Auf den beiden etwa 100 Quadratmeter großen Versuchsflächen werden mit Traubeneichen, Roteichen, Winterlinden, Hainbuchen, Kirschen, Ebereschen, Baumhasel, Esskastanien, Haselnuss, Schwarzer Holunder und rote Johannisbeere vor allem Bäume und Sträucher gepflanzt, die wärmere Temperaturen bevorzugen. Insgesamt sind es jeweils 400 Pflanzen je Versuchsfläche. „Das sind alles Pflanzen, die für den künftigen Klimaausgleich wichtige Rollen einnehmen werden“, erklärt Regionalforstamtsleiter Kay Boenig.
Gleichzeitig wird durch das permanente Monitoring der Flächen neben den vielen Vorteilen der Kleinstwälder auch geprüft, welche Nachteile entstehen könnten. Durch den Wettbewerb der Pflanzen um Raum und Nährstoffe könnten die Stämme sehr dünn bleiben, sodass Schädlinge leichtes Spiel haben oder starke Windstöße diese umkippen. Zudem könnte durch die dichte Bepflanzung ein Nährstoffmangel entwickelt werden, der sich auf den Blätterbesatz auswirkten würde.
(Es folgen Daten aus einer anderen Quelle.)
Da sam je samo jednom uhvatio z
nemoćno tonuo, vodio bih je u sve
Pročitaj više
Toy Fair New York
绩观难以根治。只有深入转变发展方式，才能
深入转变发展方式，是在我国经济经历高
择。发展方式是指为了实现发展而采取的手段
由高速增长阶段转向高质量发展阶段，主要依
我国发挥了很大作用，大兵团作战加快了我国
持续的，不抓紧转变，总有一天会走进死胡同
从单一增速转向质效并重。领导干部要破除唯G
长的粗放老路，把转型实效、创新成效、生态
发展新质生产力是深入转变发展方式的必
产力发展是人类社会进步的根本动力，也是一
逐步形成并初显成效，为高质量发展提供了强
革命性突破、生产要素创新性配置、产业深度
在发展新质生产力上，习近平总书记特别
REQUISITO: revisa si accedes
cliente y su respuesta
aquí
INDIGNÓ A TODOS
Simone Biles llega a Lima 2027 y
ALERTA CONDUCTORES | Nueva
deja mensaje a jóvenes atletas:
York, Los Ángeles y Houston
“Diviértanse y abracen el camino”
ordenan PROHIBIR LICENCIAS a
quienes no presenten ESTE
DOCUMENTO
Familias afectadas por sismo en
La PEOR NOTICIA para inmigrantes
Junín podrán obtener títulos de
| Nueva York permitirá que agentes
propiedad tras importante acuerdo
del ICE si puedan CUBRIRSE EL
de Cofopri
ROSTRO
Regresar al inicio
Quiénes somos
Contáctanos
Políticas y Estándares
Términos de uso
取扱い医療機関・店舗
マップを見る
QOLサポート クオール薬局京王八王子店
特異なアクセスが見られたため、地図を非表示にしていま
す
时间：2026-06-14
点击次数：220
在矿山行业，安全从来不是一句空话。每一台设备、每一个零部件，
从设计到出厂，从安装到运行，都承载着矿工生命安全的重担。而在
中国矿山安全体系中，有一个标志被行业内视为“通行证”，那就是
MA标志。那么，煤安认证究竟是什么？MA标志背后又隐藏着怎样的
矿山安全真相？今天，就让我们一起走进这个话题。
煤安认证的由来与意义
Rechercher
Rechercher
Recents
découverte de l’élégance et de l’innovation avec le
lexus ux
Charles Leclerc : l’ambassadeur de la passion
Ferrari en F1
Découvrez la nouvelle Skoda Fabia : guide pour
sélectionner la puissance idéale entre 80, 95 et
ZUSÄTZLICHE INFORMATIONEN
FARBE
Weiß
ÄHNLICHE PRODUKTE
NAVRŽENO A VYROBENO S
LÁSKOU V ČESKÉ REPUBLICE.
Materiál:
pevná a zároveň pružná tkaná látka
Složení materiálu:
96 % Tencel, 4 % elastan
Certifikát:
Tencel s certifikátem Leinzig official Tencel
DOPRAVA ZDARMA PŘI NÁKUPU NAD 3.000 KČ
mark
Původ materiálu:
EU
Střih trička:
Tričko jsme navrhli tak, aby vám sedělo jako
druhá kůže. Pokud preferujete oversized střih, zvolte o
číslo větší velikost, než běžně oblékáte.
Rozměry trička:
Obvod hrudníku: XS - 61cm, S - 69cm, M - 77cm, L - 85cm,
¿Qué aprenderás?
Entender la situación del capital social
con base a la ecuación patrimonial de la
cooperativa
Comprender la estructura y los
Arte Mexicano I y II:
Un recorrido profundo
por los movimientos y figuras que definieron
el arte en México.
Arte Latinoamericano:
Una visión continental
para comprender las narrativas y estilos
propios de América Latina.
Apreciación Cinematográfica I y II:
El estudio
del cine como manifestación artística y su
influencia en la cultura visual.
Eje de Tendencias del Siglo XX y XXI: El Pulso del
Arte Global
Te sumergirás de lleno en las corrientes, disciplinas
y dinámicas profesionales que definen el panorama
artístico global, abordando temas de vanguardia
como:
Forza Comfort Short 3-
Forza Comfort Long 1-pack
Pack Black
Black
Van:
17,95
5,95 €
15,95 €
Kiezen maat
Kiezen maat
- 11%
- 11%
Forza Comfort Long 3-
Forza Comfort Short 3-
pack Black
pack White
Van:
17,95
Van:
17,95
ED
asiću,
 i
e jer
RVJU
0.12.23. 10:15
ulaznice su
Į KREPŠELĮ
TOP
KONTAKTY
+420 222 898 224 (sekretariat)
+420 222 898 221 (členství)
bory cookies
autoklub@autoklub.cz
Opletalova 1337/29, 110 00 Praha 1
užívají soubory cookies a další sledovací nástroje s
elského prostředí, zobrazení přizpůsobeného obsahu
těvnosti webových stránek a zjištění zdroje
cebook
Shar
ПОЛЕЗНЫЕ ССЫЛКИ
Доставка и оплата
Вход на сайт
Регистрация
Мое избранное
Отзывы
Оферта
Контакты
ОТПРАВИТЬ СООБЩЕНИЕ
[Die dunkle Fläche wurde speziell behandelt. Auf der hellbraunen Fläche im Hintergrund wachsen die Pflanzen nach der Standart-Methode.]
Das Projekt wird vom Landesbetrieb Wald + Holz gefördert, ZebiO hat einen Eigenanteil von 20 Prozent. Für beide Flächen rechnet GTC- Geschäftsführerin Susanne Roll mit Kosten in Höhe von etwa 6.000 Euro. Allerdings habe man nicht die Kosten für das Pflanzen einrechnen müssen, da dieses durch die Manpower des Landesbetriebes gesponsort wurde. Auch bei der Stadt Gummersbach habe man sich dem Projekt gegenüber sehr aufgeschlossen gezeigt und eine schnelle Genehmigung gegeben, hieß es von Roll: „Wir erhoffen uns Anfragen von Unternehmen, Kommunen, Schulen und Multiplikatoren. Kopieren ist hier absolut erwünscht!“
Die ersten Pflanzen sollen bereits im Frühjahr austreiben. Die Projektleiter rechnen damit, dass die ersten Wachstumsunterschiede auf den beiden Versuchsflächen bereits nach drei Jahren zu sehen sein werden. Der Tiny Forest soll nach spätestens zehn Jahren entstanden sein und auch im Anschluss im Windhagener Industriegebiet stehen bleiben. „Das Projekt wird von uns durch Messungen komplett begleitet, auch durch eine Wetterstation. Am Ende werden wir den Unternehmen sehr genau vorrechnen können, ob sich die Methode lohnt“, so Roll.